Mariucci had a falling out with athletic director Marsh Ryman and was asked to resign. On May 26, 1966, Mariucci’s resignation was officially announced and Sonmor was named to replace him.
There were two outstanding goaltenders in the program that fall: Murray McLachlan from Canada and Ron Docken from Minneapolis. They were freshmen, and thus ineligible for varsity competition.
There was an upperclassman with a chance to be a successful WCHA goalie. He was in the agriculture school and was ruled ineligible. “He flunked potatoes,’’ Sonmor said.
The Gophers were 8-20-1 that first winter. Late in the season, booster and hockey man Bruce Telander took Sonmor to the St. Paul Auditorium to watch the first round of the 1967 state tournament.
“I took him to see Mike Antonovich,’’ Telander said. “I said, ‘This kid is going to be your savior.’ Greenway’s warming up and there’s Anton: 5-foot-nothing, skinny, breezers hanging down to his ankles, wearing goggles.
“Glen said, ‘That’s my salvation?’ ”
Sonmor laughed and said: “It took me two shifts of seeing him flying around the ice to say, ‘He is a savior.’ ”
Antonovich enrolled in the fall of 1969. He played two seasons for Sonmor at Minnesota, and was with Glen for all five years of two versions of the Fighting Saints of the WHA.
He’s now the mayor of Coleraine. He made it to Sonmor’s birthday/going-away celebration. The ex-Gophers and Saints and North Stars were thrilled by this. Several had made this observation:
“Anton was a son to Glen.’’
Graduating with high distinction wasn’t the goal with Sonmor’s hockey son.
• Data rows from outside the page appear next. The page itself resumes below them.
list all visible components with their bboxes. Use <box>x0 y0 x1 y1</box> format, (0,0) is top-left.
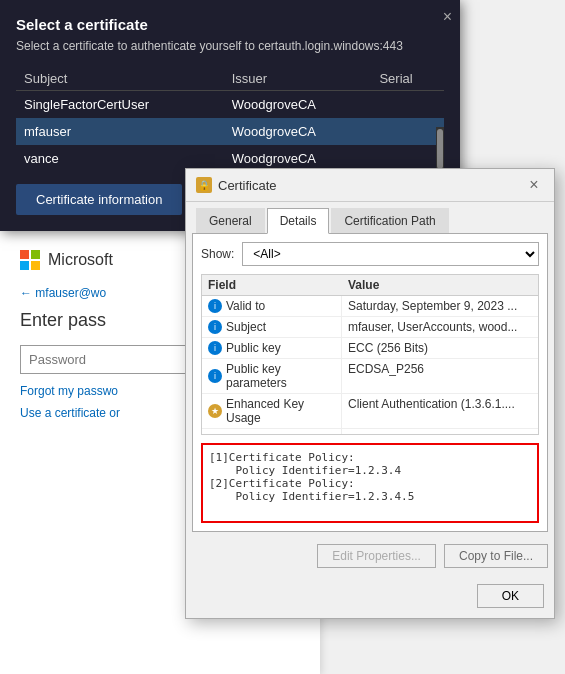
table-row[interactable]: SingleFactorCertUser WoodgroveCA <box>16 91 444 119</box>
list-item[interactable]: iPublic key parameters ECDSA_P256 <box>202 359 538 394</box>
field-icon-pubkey: i <box>208 341 222 355</box>
field-icon-valid-to: i <box>208 299 222 313</box>
row-subject: SingleFactorCertUser <box>16 91 224 119</box>
cert-detail-text-area: [1]Certificate Policy: Policy Identifier… <box>201 443 539 523</box>
list-item[interactable]: ★Enhanced Key Usage Client Authenticatio… <box>202 394 538 429</box>
field-icon-eku: ★ <box>208 404 222 418</box>
ms-logo-text: Microsoft <box>48 251 113 269</box>
cert-detail-titlebar-left: 🔒 Certificate <box>196 177 277 193</box>
table-row[interactable]: mfauser WoodgroveCA <box>16 118 444 145</box>
tab-details[interactable]: Details <box>267 208 330 234</box>
edit-properties-button[interactable]: Edit Properties... <box>317 544 436 568</box>
tab-certification-path[interactable]: Certification Path <box>331 208 448 233</box>
row-subject: mfauser <box>16 118 224 145</box>
col-field-header: Field <box>202 275 342 295</box>
copy-to-file-button[interactable]: Copy to File... <box>444 544 548 568</box>
ms-back-text: ← mfauser@wo <box>20 286 106 300</box>
cert-table: Subject Issuer Serial SingleFactorCertUs… <box>16 67 444 172</box>
cert-select-close-button[interactable]: × <box>443 8 452 26</box>
cert-info-button[interactable]: Certificate information <box>16 184 182 215</box>
field-value-list[interactable]: iValid to Saturday, September 9, 2023 ..… <box>201 295 539 435</box>
ok-button[interactable]: OK <box>477 584 544 608</box>
cert-detail-dialog: 🔒 Certificate × General Details Certific… <box>185 168 555 619</box>
cert-detail-title: Certificate <box>218 178 277 193</box>
col-issuer: Issuer <box>224 67 372 91</box>
scrollbar-thumb <box>437 129 443 169</box>
ok-row: OK <box>186 578 554 618</box>
row-issuer: WoodgroveCA <box>224 91 372 119</box>
row-issuer: WoodgroveCA <box>224 118 372 145</box>
row-serial <box>371 91 444 119</box>
col-subject: Subject <box>16 67 224 91</box>
cert-detail-close-button[interactable]: × <box>524 175 544 195</box>
show-select[interactable]: <All> <box>242 242 539 266</box>
cert-select-subtitle: Select a certificate to authenticate you… <box>16 39 444 53</box>
cert-tab-details-content: Show: <All> Field Value iValid to Saturd… <box>192 233 548 532</box>
show-row: Show: <All> <box>201 242 539 266</box>
tab-general[interactable]: General <box>196 208 265 233</box>
cert-tabs: General Details Certification Path <box>186 202 554 233</box>
cert-bottom-buttons: Edit Properties... Copy to File... <box>186 538 554 578</box>
field-value-header: Field Value <box>201 274 539 295</box>
cert-detail-titlebar: 🔒 Certificate × <box>186 169 554 202</box>
row-serial <box>371 118 444 145</box>
list-item[interactable]: iSubject Alternative Name Other Name:Pri… <box>202 429 538 435</box>
show-select-wrapper: <All> <box>242 242 539 266</box>
field-icon-subject: i <box>208 320 222 334</box>
list-item[interactable]: iValid to Saturday, September 9, 2023 ..… <box>202 296 538 317</box>
col-serial: Serial <box>371 67 444 91</box>
col-value-header: Value <box>342 275 538 295</box>
list-item[interactable]: iPublic key ECC (256 Bits) <box>202 338 538 359</box>
ms-logo-icon <box>20 250 40 270</box>
show-label: Show: <box>201 247 234 261</box>
cert-table-scrollbar[interactable] <box>436 127 444 172</box>
field-icon-pubkey-params: i <box>208 369 222 383</box>
cert-icon: 🔒 <box>196 177 212 193</box>
list-item[interactable]: iSubject mfauser, UserAccounts, wood... <box>202 317 538 338</box>
cert-select-title: Select a certificate <box>16 16 444 33</box>
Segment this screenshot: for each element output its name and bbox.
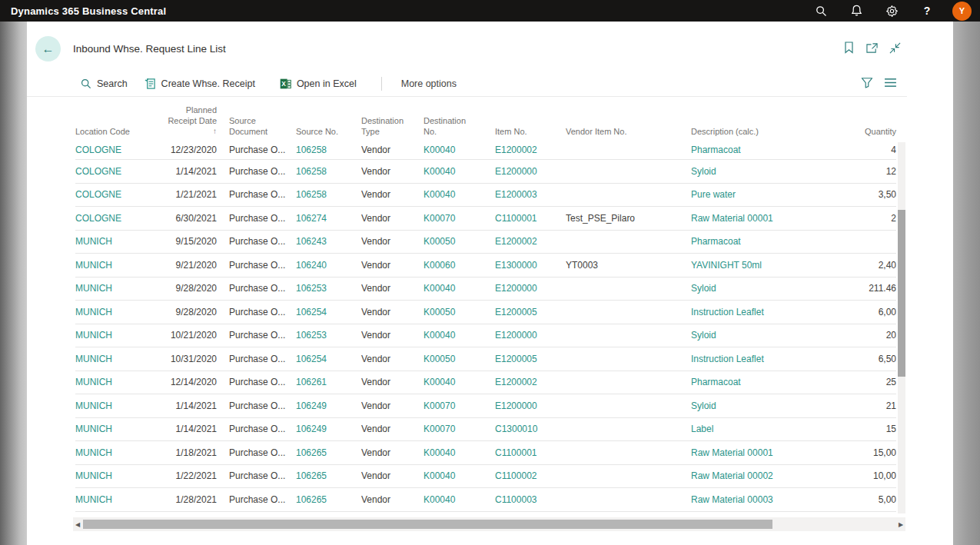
table-row[interactable]: COLOGNE6/30/2021Purchase O...106274Vendo… bbox=[75, 207, 896, 231]
cell-item-no[interactable]: E1200000 bbox=[495, 166, 566, 177]
avatar[interactable]: Y bbox=[952, 2, 972, 21]
cell-source-no[interactable]: 106254 bbox=[296, 307, 361, 317]
column-header-source-no[interactable]: Source No. bbox=[296, 104, 361, 141]
column-header-description[interactable]: Description (calc.) bbox=[691, 104, 845, 141]
table-row[interactable]: COLOGNE12/23/2020Purchase O...106258Vend… bbox=[75, 141, 896, 160]
cell-destination-no[interactable]: K00040 bbox=[424, 189, 495, 200]
table-row[interactable]: MUNICH1/18/2021Purchase O...106265Vendor… bbox=[75, 441, 896, 465]
cell-destination-no[interactable]: K00040 bbox=[424, 494, 495, 505]
cell-item-no[interactable]: E1200003 bbox=[495, 189, 566, 200]
list-view-icon[interactable] bbox=[884, 78, 897, 90]
cell-location-code[interactable]: MUNICH bbox=[75, 424, 161, 434]
cell-description[interactable]: Raw Material 00001 bbox=[691, 213, 845, 224]
cell-item-no[interactable]: E1200000 bbox=[495, 400, 566, 411]
help-icon[interactable]: ? bbox=[909, 0, 945, 22]
table-row[interactable]: MUNICH9/15/2020Purchase O...106243Vendor… bbox=[75, 231, 896, 254]
bookmark-icon[interactable] bbox=[842, 41, 855, 55]
cell-description[interactable]: Syloid bbox=[691, 400, 845, 411]
column-header-vendor-item-no[interactable]: Vendor Item No. bbox=[566, 104, 691, 141]
cell-source-no[interactable]: 106254 bbox=[296, 354, 361, 364]
cell-location-code[interactable]: MUNICH bbox=[75, 354, 161, 364]
column-header-quantity[interactable]: Quantity bbox=[845, 104, 896, 141]
cell-item-no[interactable]: E1200005 bbox=[495, 307, 566, 317]
column-header-destination-type[interactable]: DestinationType bbox=[361, 104, 424, 141]
horizontal-scrollbar[interactable]: ◀ ▶ bbox=[73, 517, 905, 531]
cell-source-no[interactable]: 106240 bbox=[296, 260, 361, 271]
create-whse-receipt-action[interactable]: Create Whse. Receipt bbox=[145, 78, 255, 89]
cell-item-no[interactable]: E1200002 bbox=[495, 236, 566, 247]
cell-item-no[interactable]: E1300000 bbox=[495, 260, 566, 271]
table-row[interactable]: MUNICH1/28/2021Purchase O...106265Vendor… bbox=[75, 488, 896, 512]
cell-destination-no[interactable]: K00040 bbox=[424, 377, 495, 387]
cell-location-code[interactable]: MUNICH bbox=[75, 494, 161, 505]
cell-description[interactable]: Syloid bbox=[691, 166, 845, 177]
cell-source-no[interactable]: 106253 bbox=[296, 330, 361, 341]
vertical-scrollbar-thumb[interactable] bbox=[898, 210, 905, 377]
column-header-source-document[interactable]: SourceDocument bbox=[217, 104, 296, 141]
cell-location-code[interactable]: MUNICH bbox=[75, 377, 161, 387]
cell-destination-no[interactable]: K00040 bbox=[424, 330, 495, 341]
cell-item-no[interactable]: C1300010 bbox=[495, 424, 566, 434]
cell-destination-no[interactable]: K00040 bbox=[424, 470, 495, 481]
cell-item-no[interactable]: E1200000 bbox=[495, 330, 566, 341]
table-row[interactable]: MUNICH1/14/2021Purchase O...106249Vendor… bbox=[75, 394, 896, 418]
cell-source-no[interactable]: 106261 bbox=[296, 377, 361, 387]
back-button[interactable]: ← bbox=[35, 36, 61, 61]
vertical-scrollbar[interactable] bbox=[898, 142, 905, 513]
table-row[interactable]: MUNICH12/14/2020Purchase O...106261Vendo… bbox=[75, 371, 896, 395]
more-options-action[interactable]: More options bbox=[401, 78, 457, 89]
cell-item-no[interactable]: C1100001 bbox=[495, 213, 566, 224]
table-row[interactable]: MUNICH9/28/2020Purchase O...106253Vendor… bbox=[75, 277, 896, 301]
cell-source-no[interactable]: 106249 bbox=[296, 424, 361, 434]
cell-item-no[interactable]: E1200000 bbox=[495, 283, 566, 294]
cell-location-code[interactable]: MUNICH bbox=[75, 260, 161, 271]
cell-description[interactable]: Pharmacoat bbox=[691, 377, 845, 387]
cell-source-no[interactable]: 106265 bbox=[296, 447, 361, 458]
cell-location-code[interactable]: COLOGNE bbox=[75, 189, 161, 200]
cell-source-no[interactable]: 106258 bbox=[296, 189, 361, 200]
cell-description[interactable]: YAVINIGHT 50ml bbox=[691, 260, 845, 271]
cell-destination-no[interactable]: K00040 bbox=[424, 447, 495, 458]
cell-description[interactable]: Label bbox=[691, 424, 845, 434]
cell-description[interactable]: Instruction Leaflet bbox=[691, 307, 845, 317]
cell-location-code[interactable]: COLOGNE bbox=[75, 213, 161, 224]
table-row[interactable]: MUNICH9/28/2020Purchase O...106254Vendor… bbox=[75, 301, 896, 324]
table-row[interactable]: MUNICH1/14/2021Purchase O...106249Vendor… bbox=[75, 418, 896, 442]
cell-destination-no[interactable]: K00070 bbox=[424, 400, 495, 411]
cell-destination-no[interactable]: K00070 bbox=[424, 213, 495, 224]
cell-description[interactable]: Syloid bbox=[691, 330, 845, 341]
cell-source-no[interactable]: 106265 bbox=[296, 470, 361, 481]
cell-destination-no[interactable]: K00070 bbox=[424, 424, 495, 434]
column-header-planned-receipt-date[interactable]: PlannedReceipt Date↑ bbox=[161, 104, 217, 141]
cell-description[interactable]: Instruction Leaflet bbox=[691, 354, 845, 364]
cell-location-code[interactable]: MUNICH bbox=[75, 470, 161, 481]
cell-item-no[interactable]: C1100001 bbox=[495, 447, 566, 458]
cell-item-no[interactable]: E1200002 bbox=[495, 377, 566, 387]
cell-description[interactable]: Pure water bbox=[691, 189, 845, 200]
cell-location-code[interactable]: MUNICH bbox=[75, 400, 161, 411]
cell-destination-no[interactable]: K00040 bbox=[424, 283, 495, 294]
cell-source-no[interactable]: 106265 bbox=[296, 494, 361, 505]
cell-source-no[interactable]: 106258 bbox=[296, 145, 361, 155]
notifications-icon[interactable] bbox=[839, 0, 874, 22]
search-action[interactable]: Search bbox=[81, 78, 128, 89]
table-row[interactable]: COLOGNE1/14/2021Purchase O...106258Vendo… bbox=[75, 160, 896, 184]
cell-destination-no[interactable]: K00050 bbox=[424, 354, 495, 364]
table-row[interactable]: MUNICH9/21/2020Purchase O...106240Vendor… bbox=[75, 254, 896, 277]
cell-location-code[interactable]: MUNICH bbox=[75, 330, 161, 341]
horizontal-scrollbar-thumb[interactable] bbox=[83, 520, 772, 529]
cell-description[interactable]: Raw Material 00001 bbox=[691, 447, 845, 458]
horizontal-scrollbar-track[interactable] bbox=[82, 517, 896, 531]
cell-item-no[interactable]: E1200002 bbox=[495, 145, 566, 155]
table-row[interactable]: MUNICH10/21/2020Purchase O...106253Vendo… bbox=[75, 324, 896, 348]
column-header-destination-no[interactable]: DestinationNo. bbox=[424, 104, 495, 141]
collapse-icon[interactable] bbox=[888, 41, 902, 55]
search-icon[interactable] bbox=[803, 0, 839, 22]
cell-destination-no[interactable]: K00050 bbox=[424, 307, 495, 317]
open-in-new-window-icon[interactable] bbox=[865, 41, 879, 55]
cell-destination-no[interactable]: K00040 bbox=[424, 145, 495, 155]
filter-icon[interactable] bbox=[861, 77, 873, 91]
cell-destination-no[interactable]: K00040 bbox=[424, 166, 495, 177]
column-header-location-code[interactable]: Location Code bbox=[75, 104, 161, 141]
cell-description[interactable]: Syloid bbox=[691, 283, 845, 294]
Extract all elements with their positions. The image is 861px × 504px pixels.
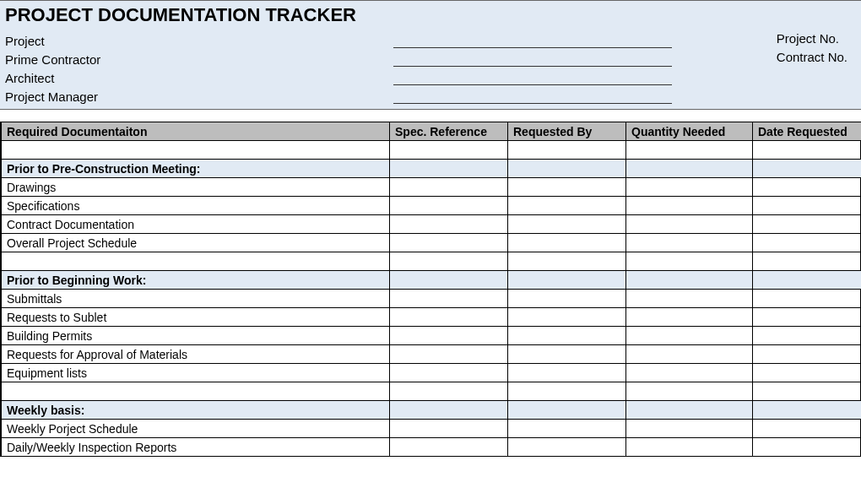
label-project: Project <box>5 34 123 48</box>
section-title: Weekly basis: <box>2 401 390 420</box>
section-blank-cell[interactable] <box>626 160 753 178</box>
label-project-no: Project No. <box>777 31 847 50</box>
section-blank-cell[interactable] <box>753 271 862 290</box>
doc-item-name: Daily/Weekly Inspection Reports <box>2 438 390 457</box>
table-row: Building Permits <box>2 327 862 345</box>
cell-blank[interactable] <box>626 141 753 160</box>
section-blank-cell[interactable] <box>753 160 862 178</box>
section-blank-cell[interactable] <box>753 401 862 420</box>
doc-item-name: Submittals <box>2 290 390 308</box>
cell-input[interactable] <box>390 234 508 252</box>
cell-input[interactable] <box>626 215 753 234</box>
cell-blank[interactable] <box>753 382 862 401</box>
doc-item-name: Weekly Porject Schedule <box>2 420 390 438</box>
cell-input[interactable] <box>753 197 862 215</box>
input-project-manager[interactable] <box>393 89 672 104</box>
cell-input[interactable] <box>753 364 862 382</box>
cell-blank[interactable] <box>508 141 626 160</box>
cell-input[interactable] <box>390 290 508 308</box>
header-block: PROJECT DOCUMENTATION TRACKER Project Pr… <box>0 0 861 110</box>
input-architect[interactable] <box>393 70 672 85</box>
doc-item-name: Specifications <box>2 197 390 215</box>
cell-input[interactable] <box>626 290 753 308</box>
section-blank-cell[interactable] <box>626 401 753 420</box>
cell-input[interactable] <box>753 420 862 438</box>
cell-input[interactable] <box>390 308 508 327</box>
spacer <box>0 110 861 122</box>
cell-blank[interactable] <box>390 382 508 401</box>
table-row: Specifications <box>2 197 862 215</box>
cell-input[interactable] <box>753 290 862 308</box>
input-prime-contractor[interactable] <box>393 51 672 67</box>
table-row: Requests for Approval of Materials <box>2 345 862 364</box>
cell-input[interactable] <box>508 215 626 234</box>
section-header-row: Prior to Beginning Work: <box>2 271 862 290</box>
cell-blank[interactable] <box>2 252 390 271</box>
cell-input[interactable] <box>390 197 508 215</box>
cell-input[interactable] <box>508 364 626 382</box>
cell-input[interactable] <box>508 178 626 197</box>
table-row: Overall Project Schedule <box>2 234 862 252</box>
section-blank-cell[interactable] <box>390 271 508 290</box>
table-row-blank <box>2 382 862 401</box>
cell-blank[interactable] <box>753 252 862 271</box>
cell-input[interactable] <box>508 308 626 327</box>
cell-input[interactable] <box>626 438 753 457</box>
section-header-row: Prior to Pre-Construction Meeting: <box>2 160 862 178</box>
cell-blank[interactable] <box>753 141 862 160</box>
section-blank-cell[interactable] <box>508 271 626 290</box>
cell-blank[interactable] <box>626 252 753 271</box>
cell-blank[interactable] <box>508 382 626 401</box>
cell-blank[interactable] <box>390 252 508 271</box>
doc-item-name: Building Permits <box>2 327 390 345</box>
cell-input[interactable] <box>390 327 508 345</box>
cell-input[interactable] <box>753 308 862 327</box>
cell-input[interactable] <box>390 438 508 457</box>
section-blank-cell[interactable] <box>390 401 508 420</box>
cell-input[interactable] <box>508 327 626 345</box>
cell-blank[interactable] <box>508 252 626 271</box>
table-row-blank <box>2 252 862 271</box>
section-title: Prior to Beginning Work: <box>2 271 390 290</box>
cell-input[interactable] <box>626 197 753 215</box>
cell-input[interactable] <box>390 178 508 197</box>
cell-input[interactable] <box>626 234 753 252</box>
section-blank-cell[interactable] <box>508 401 626 420</box>
cell-input[interactable] <box>753 215 862 234</box>
cell-input[interactable] <box>390 215 508 234</box>
table-row: Weekly Porject Schedule <box>2 420 862 438</box>
cell-blank[interactable] <box>2 382 390 401</box>
cell-input[interactable] <box>508 234 626 252</box>
cell-input[interactable] <box>390 345 508 364</box>
cell-input[interactable] <box>753 345 862 364</box>
cell-input[interactable] <box>508 197 626 215</box>
cell-blank[interactable] <box>390 141 508 160</box>
cell-input[interactable] <box>626 308 753 327</box>
cell-blank[interactable] <box>626 382 753 401</box>
cell-input[interactable] <box>626 327 753 345</box>
cell-blank[interactable] <box>2 141 390 160</box>
cell-input[interactable] <box>753 438 862 457</box>
input-project[interactable] <box>393 33 672 48</box>
cell-input[interactable] <box>508 438 626 457</box>
cell-input[interactable] <box>626 345 753 364</box>
table-row: Contract Documentation <box>2 215 862 234</box>
tracker-table-wrap: Required Documentaiton Spec. Reference R… <box>0 122 861 457</box>
cell-input[interactable] <box>753 234 862 252</box>
section-blank-cell[interactable] <box>626 271 753 290</box>
cell-input[interactable] <box>508 345 626 364</box>
cell-input[interactable] <box>753 178 862 197</box>
doc-item-name: Drawings <box>2 178 390 197</box>
section-blank-cell[interactable] <box>508 160 626 178</box>
cell-input[interactable] <box>626 420 753 438</box>
cell-input[interactable] <box>626 364 753 382</box>
cell-input[interactable] <box>508 420 626 438</box>
table-row: Submittals <box>2 290 862 308</box>
cell-input[interactable] <box>390 420 508 438</box>
cell-input[interactable] <box>753 327 862 345</box>
cell-input[interactable] <box>626 178 753 197</box>
cell-input[interactable] <box>390 364 508 382</box>
section-title: Prior to Pre-Construction Meeting: <box>2 160 390 178</box>
section-blank-cell[interactable] <box>390 160 508 178</box>
cell-input[interactable] <box>508 290 626 308</box>
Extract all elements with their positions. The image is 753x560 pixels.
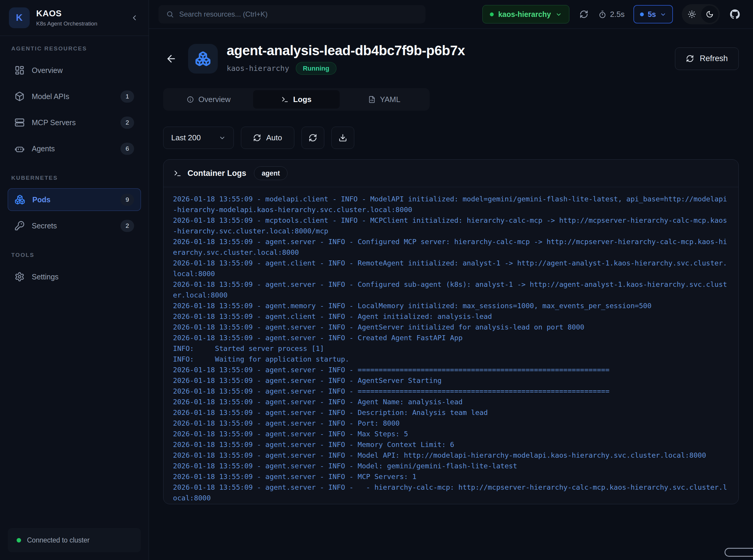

He just wanted to keep him eligible.
“I had to get out of general college and find a program that would take me as a junior,’’ Antonovich said. “They wanted proof that I was a ‘capable student.’ There was a scandal in the recreation department, so they stopped taking ‘marginal’ athletes.
“It didn’t look good, but Glen said, ‘I’ll find something.’ He called the next day and said, ‘I got you in the ag school. You’re a farm major. But don’t tell anyone.’ ’’
How did you do in potatoes, Anton?
“I was eligible but was injured most of the year,’’ Antonovich said. “Glen was putting together the Fighting Saints by then, and he signed me.’’
Sonmor was sitting on a nearby couch. How about Antonovich?
“I’ve coached a few hundred guys that I loved,’’ Glen said. “Anton is my all-time favorite player. The size of his heart on the ice was unmatched.’’
When Glen Sonmor offers an opinion on heart and hockey, you’re hearing from an expert. You’re hearing from a man who gave an eye to hockey, and has spent the next six decades passionately engulfed in the game.